My last stop was at Mission Nuestra Senora de la Soledad. The mission sits out in the middle of the Salinas valley lettuce fields, isolated, with no adjacent town or city. I pretty much had the run of the place being the only tourist present. From my readings I recognized one of two marked graves as that of Jose Joaquin de Arrillaga.

Grave of Jose Arrillaga

"As soon as we were informed of the arrival of the gobernador [Arrillaga], Lieutenant Davidov was sent ashore to welcome the company and extend our warmest acknowledgements for the friendly manner in which we had been received. On the following morning, when we expected our visit to be returned, there came two religiosos tendering apologies of the gobernador that, being advanced in years and of feeble constitution, he hoped to be excused from returning the visit, and at the same time requesting Rezanov, with all of the officers, to visit him at the presidio. The invitation was accepted, and we all went to the presidio, where we became acquainted with the gobernador, a venerable looking man of sixty years.
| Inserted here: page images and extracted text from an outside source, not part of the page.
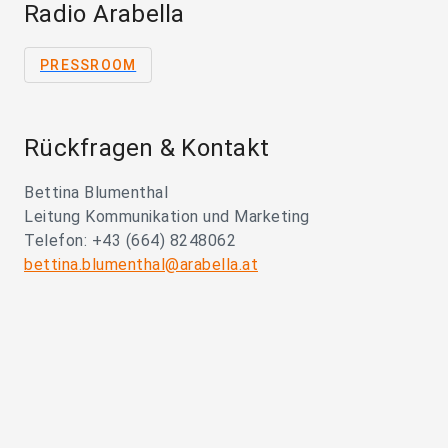
Radio Arabella
PRESSROOM
Rückfragen & Kontakt
Bettina Blumenthal
Leitung Kommunikation und Marketing
Telefon: +43 (664) 8248062
bettina.blumenthal@arabella.at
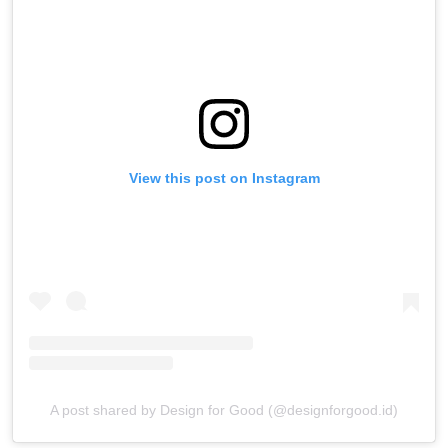
View this post on Instagram
A post shared by Design for Good (@designforgood.id)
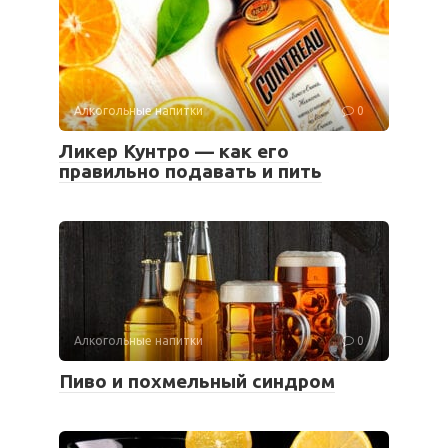
Алкогольные напитки
0
Ликер Кунтро — как его
правильно подавать и пить
Алкогольные напитки
0
Пиво и похмельный синдром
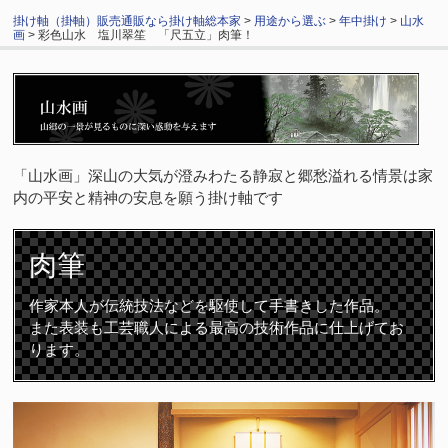
掛け軸（掛軸）販売通販なら掛け軸総本家
>
用途から選ぶ
>
年中掛け
>
山水
画
> 彩色山水 塩川翠笙 「尺五立」肉筆！
「山水画」深山の大気が澄みわたる静寂と郷愁溢れる情景は家
内の平安と精神の安息を願う掛け軸です
肉筆
作家本人が伝統技法などを駆使して手書きした作品。
また表装も工芸職人による最高の技術作品に仕上げてお
ります。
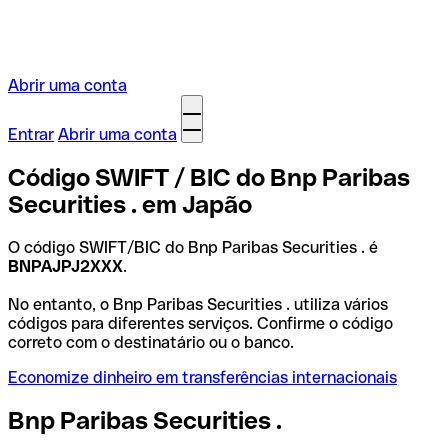
Abrir uma conta
Entrar
Abrir uma conta
Código SWIFT / BIC do Bnp Paribas
Securities . em Japão
O código SWIFT/BIC do Bnp Paribas Securities . é
BNPAJPJ2XXX
.
No entanto, o Bnp Paribas Securities . utiliza vários
códigos para diferentes serviços. Confirme o código
correto com o destinatário ou o banco.
Economize dinheiro em transferências internacionais
Bnp Paribas Securities .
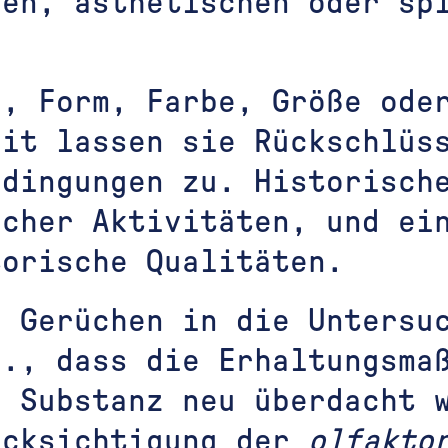
len, ästhetischen oder sp
g, Form, Farbe, Größe ode
eit lassen sie Rückschlüs
edingungen zu. Historisch
icher Aktivitäten, und ei
torische Qualitäten.
n Gerüchen in die Untersu
a., dass die Erhaltungsma
n Substanz neu überdacht 
ücksichtigung der
olfakto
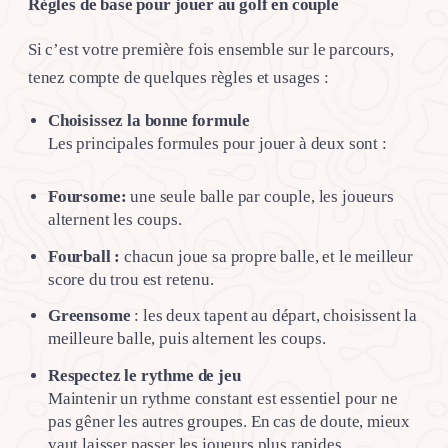
Règles de base pour jouer au golf en couple
Si c’est votre première fois ensemble sur le parcours,
tenez compte de quelques règles et usages :
Choisissez la bonne formule
Les principales formules pour jouer à deux sont :
Foursome:
une seule balle par couple, les joueurs
alternent les coups.
Fourball :
chacun joue sa propre balle, et le meilleur
score du trou est retenu.
Greensome
: les deux tapent au départ, choisissent la
meilleure balle, puis alternent les coups.
Respectez le rythme de jeu
Maintenir un rythme constant est essentiel pour ne
pas gêner les autres groupes. En cas de doute, mieux
vaut laisser passer les joueurs plus rapides.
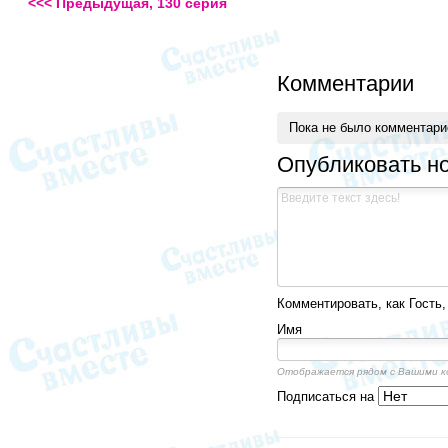
<<< Предыдущая, 130 серия
Комментарии
Пока не было комментар
Опубликовать н
Комментировать, как Гость,
Имя
Отображается рядом с Вашими 
Подписаться на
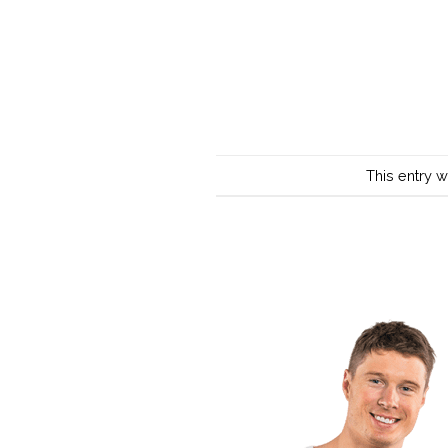
This entry 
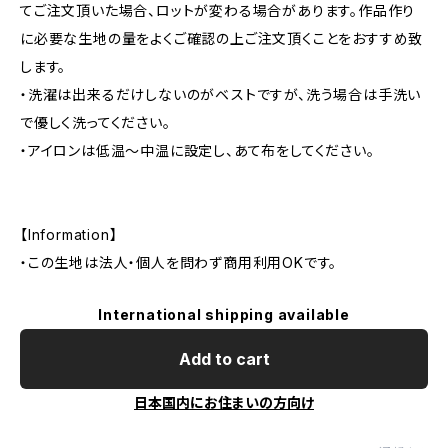
てご注文頂いた場合、ロットが変わる場合があります。作品作り
に必要な生地の量をよくご確認の上ご注文頂くことをおすすめ致
します。
・洗濯は出来るだけしないのがベストですが、洗う場合は手洗い
で優しく洗ってください。
・アイロンは低温〜中温に設定し、あて布をしてください。
【Information】
・この生地は法人・個人を問わず商用利用OKです。
International shipping available
Add to cart
日本国内にお住まいの方向け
He had come a distance of no less than twenty-five German miles, solely for the purpose of showing respect to us and making our stay as agreeable as possible."

Georg von Langsdorff - 1806


Lettuce Field

John Steinbeck describes the essence of California and the Salinas Valley the best in the opening of East of Eden.

"The Salinas Valley is in Northern California. It is a long narrow swale between two ranges of mountains, and the Salinas River winds and twists up the center until it falls at last into Monterey Bay.

I remember my childhood names for grasses and secret flowers. I remember where a toad may live and what time the birds awaken in summer - and what trees and seasons smelled like - how people looked and walked and smelled even. The memory of odors is very rich.

I remember that the Gabilan Mountains to the east of the valley were light gay mountains full of sun and loveliness and a kind of invitation, so that you wanted to climb into their warm foothills almost as you want to climb into the lap of a beloved mother. They were beckoning mountains with a brown grass love. The Santa Lucias stood up against the sky to the west and kept the valley from the open sea, and they were dark and brooding - unfriendly and dangerous. I always found in myself a dread of west and love of east. Where I ever got such an idea I cannot say, unless it could be that the morning came over the peaks of the Gabilans and the night drifted back from the ridges of the Santa Lucias. It may be that the birth and death of the day had some part in my feeling about the two ranges of mountains."

John Steinbeck - East of Eden

2 comments:

Synthetrix said...

Hey I found whis blog while searching for info on the CC Stafford feed mill in La Puente. I lived in La Puente as a boy between 1966-1972 and that old building was pretty spooky looking at night.

BrownsBay said...

I lived in La Puente from 1958 to 1966 when we moved 'up the hill' to Hacienda Heights ('the Heights'). I attended Willow Elementary. All my friends were Hispanic, it was a pretty well integrated neighborhood then. I remember the Stafford mill well, every time we drove by it on Hacienda Blvd crossing the tracks. That whole strip between Nelson and the train tracks we called the cow pens, because that's what they used to be. I'm sure you remember Leo Hoffman Chevrolet. It was a great area to grow up in at that time, especially when we moved up to the Heights where there was still a lot of open space and hills for boys to roam around. One of the saddest days was when they turned San Jose Creek into a concrete ditch. I guess they felt like they had to after the creek flooded in 1969 and took out the Anaheim-Puente Road bridge (now Azusa Road). Much has changed.